Canu v1.9
These are release notes for Canu version 1.9, which was released on November 4th, 2019. Canu is specialized for assembly of single-molecule high-noise sequences. Full documentation can be found at http://canu.readthedocs.org/.
This release provides a stable, tested, and documented version of the software. The binary distributions should work on any relatively recent version of the respective OS and are the recommended way to install Canu. The source code distribution contains everything you need to create a binary distribution for your own specific OS.
Citation
- Koren S, Walenz BP, Berlin K, Miller JR, Phillippy AM. Canu: scalable and accurate long-read assembly via adaptive k-mer weighting and repeat separation. Genome Research. (2017).
- Koren S, Rhie A, Walenz BP, Dilthey AT, Bickhart DM, Kingan SB, Hiendleder S, Williams JL, Smith TPL, Phillippy AM. De novo assembly of haplotype-resolved genomes with trio binning. Nature Biotechnology. (2018).
Minimum Requirements
- 8GB minimum memory; 16GB strongly suggested
- Perl 5.12.0, or File::Path 2.08
- Java SE 8
- GCC 4.5 (for compilation only); GCC 7 or newer strongly recommended
- macOS 10.10 Yosemite (for macOS/Darwin binaries only)
- gnuplot 5.2 (optional, for generating diagnostic graphs)
Installation
Users can download Canu as source code or as pre-compiled binaries. The binary distribution is the recommended install method, assuming it is available for your platform. The source code package needs to be compiled and installed before it can be used.
To install from a binary distribution (recommended installation method):
tar -xJf canu-1.9.*.tar.xz
To install from source code (the file can be named either canu-v1.9.tar.gz
or just v1.9.tar.gz
, depending on how it is downloaded):
gunzip -dc canu-v1.9.tar.gz | tar -xf -
cd canu-1.9/src
make -j 8
cd ..
In both cases, canu is installed in directory canu-1.9/-, for example, canu-1.9/Linux-amd64. You can run the assembler with:
canu-1.9/*/bin/canu
Changes
This release includes several major bug fixes and improves repeat separation and consensus quality for assemblies.
Canu v1.9 IS NOT compatible with assemblies started with any previous version.
- Preliminary support for HiFi data using option '-pacbio-hifi'. This will skip the correction and trimming phases, set options for high quality reads.
- Improved detection of indel errors in overlaps used for creating contigs. Fix several errors that all but disabled detection of errors in these overlaps.
- Fix an error in consensus generation that was effectively disabling consensus on large contigs.
- Significantly improve speed of reading overlaps during, for example, trimming.
- Trim 'N' bases at either end of a read (as they tended to obscure true overlaps), and treat 'N' bases in the middle of a read as don't-care matches during consensus.
- Support for the DNAnexus platform.
- Output file 'contigs.gfa' was removed because it was misleading.
- Parameter 'saveOverlaps': By default, the 'correction' and 'trimming' overlap stores are removed when they are no longer needed. Set saveOverlaps=true to retain them.
- Parameter 'purgeOverlaps': Controls when to remove intermediate overlap data: never, normal (when all overlaps are loaded into an overlap store, default), aggressive (as soon as safely possible), dangerous (as soon as possible, even if it's unsafe).
- Parameter 'gridEngineResourceOption': A combination of gridEngineThreadsOption and gridEngineMemoryOption, useful for grid schedulers that use one option for requesting both memory and CPUs.
- Parameter 'hapUnknownFraction': Don't include 'unassigned' reads in the haplotype assemblies if they amount to less than some fraction of the total reads.
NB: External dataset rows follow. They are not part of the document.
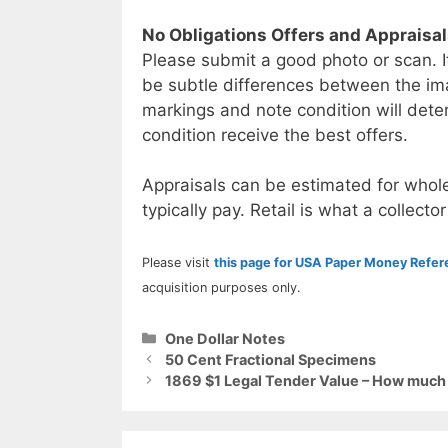
No Obligations Offers and Appraisa
Please submit a good photo or scan. I
be subtle differences between the im
markings and note condition will deter
condition receive the best offers.
Appraisals can be estimated for whole
typically pay. Retail is what a collector
Please visit
this page for USA Paper Money Refe
acquisition purposes only.
Categories
One Dollar Notes
50 Cent Fractional Specimens
1869 $1 Legal Tender Value – How much i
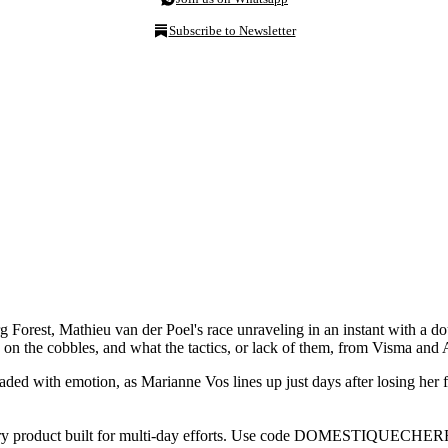
Subscribe to Newsletter
rest, Mathieu van der Poel's race unraveling in an instant with a doub
n the cobbles, and what the tactics, or lack of them, from Visma and 
ded with emotion, as Marianne Vos lines up just days after losing her f
ery product built for multi-day efforts. Use code DOMESTIQUECHER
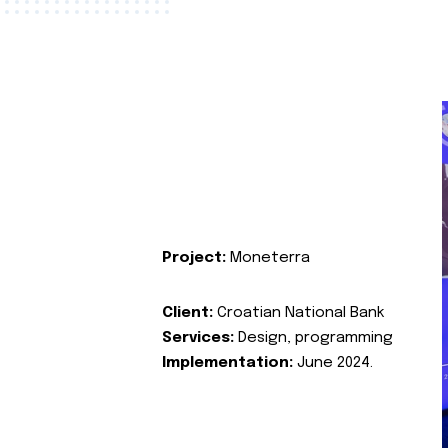
Project:
Moneterra
Client:
Croatian National Bank
Services:
Design, programming
Implementation:
June 2024.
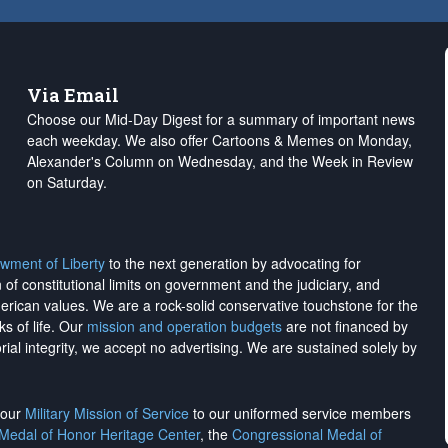
Via Email
Choose our Mid-Day Digest for a summary of important news
each weekday. We also offer Cartoons & Memes on Monday,
Alexander's Column on Wednesday, and the Week in Review
on Saturday.
wment of Liberty
to the next generation by advocating for
on of constitutional limits on government and the judiciary, and
merican values. We are a rock-solid conservative touchstone for the
ks of life. Our
mission and operation budgets
are
not financed
by
rial integrity, we
accept no advertising
. We are sustained solely by
h our
Military Mission of Service
to our uniformed service members
 Medal of Honor Heritage Center
, the
Congressional Medal of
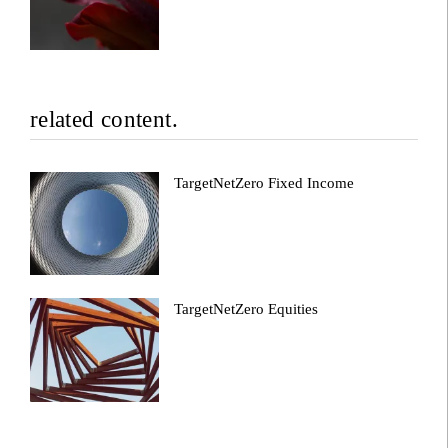
related content.
TargetNetZero Fixed Income
TargetNetZero Equities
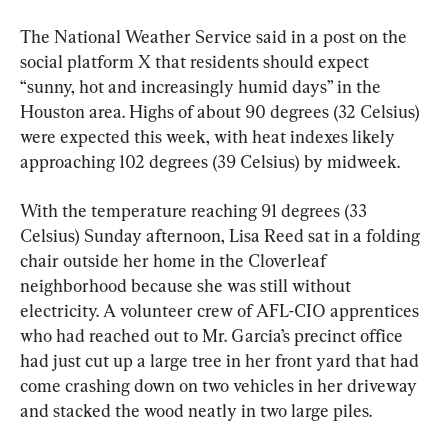
The National Weather Service said in a post on the 
social platform X that residents should expect 
“sunny, hot and increasingly humid days” in the 
Houston area. Highs of about 90 degrees (32 Celsius) 
were expected this week, with heat indexes likely 
approaching 102 degrees (39 Celsius) by midweek.
With the temperature reaching 91 degrees (33 
Celsius) Sunday afternoon, Lisa Reed sat in a folding 
chair outside her home in the Cloverleaf 
neighborhood because she was still without 
electricity. A volunteer crew of AFL-CIO apprentices 
who had reached out to Mr. Garcia’s precinct office 
had just cut up a large tree in her front yard that had 
come crashing down on two vehicles in her driveway 
and stacked the wood neatly in two large piles.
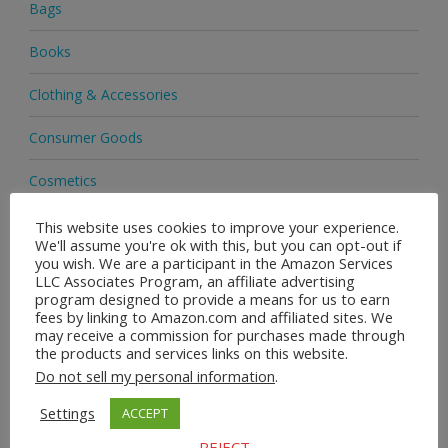
Bags
Books
Clothing & Accessories
Consumer Goods
Cosmetics
Delivery
This website uses cookies to improve your experience.
We'll assume you're ok with this, but you can opt-out if
you wish. We are a participant in the Amazon Services
EBay
LLC Associates Program, an affiliate advertising
program designed to provide a means for us to earn
Footwear
fees by linking to Amazon.com and affiliated sites. We
may receive a commission for purchases made through
the products and services links on this website.
Handbags
Do not sell my personal information
.
Health & Beauty
Settings
ACCEPT
Health & Wellness
REJECT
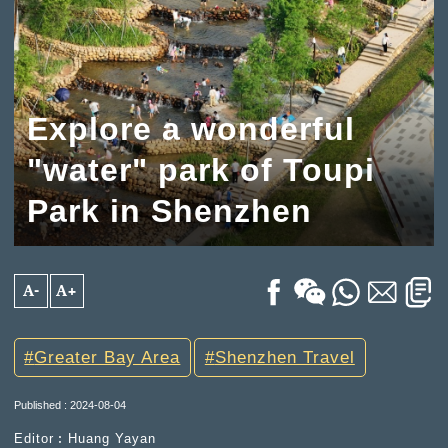
Explore a wonderful
"water" park of Toupi
Park in Shenzhen
A-
A+
Greater Bay Area
Shenzhen Travel
Published : 2024-08-04
Editor︰Huang Yayan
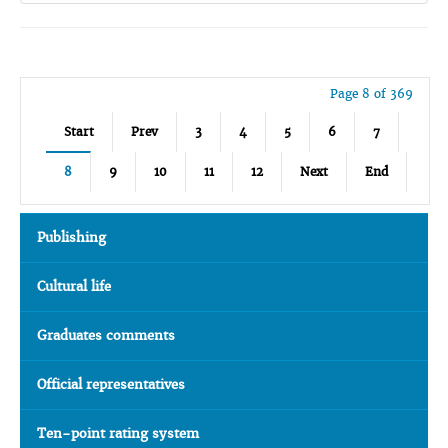
Page 8 of 369
Start
Prev
3
4
5
6
7
8
9
10
11
12
Next
End
Publishing
Cultural life
Graduates comments
Official representatives
Ten-point rating system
Default 0.05 (5%).
- Option '-haplotype': Will stop Canu after haplotyped reads are generated. No assemblies will be started.
Bug Fixes
- A variety of bug fixes that nobody will really care about (unless your assembly crashed, in which case you already know it's fixed) and will be tedious to list, so they aren't listed.
Known Issues
See the issues page for up-to date open issues, or to report a problem.
- Large memory usage and runtime for long reads (e.g., Nanopore) when using the
overlapper=ovl
algorithm, and during Overlap Error Adjustment. The-fast
option enables a significantly faster algorithm, but may produce slightly less contiguous assemblies on genomes larger than 1 Gbp in size. It is recommended for nanopore genomes smaller than 1 Gbp. - No support for trio binning of HiFi data. As a workaround, specify the HiFi data as -pacbio-raw and run only the haplotyping step (-haplotype) followed by assembly of the partitioned reads.
See the FAQ for many suggestions, including suggestions for specific data types, e.g., Nanopore r9 reads.
Legal
Canu is derived from Celera Assembler and includes code from many other projects. Most, but not all, of the code is GPL licensed. See the README.licenses file and individual source code files for details.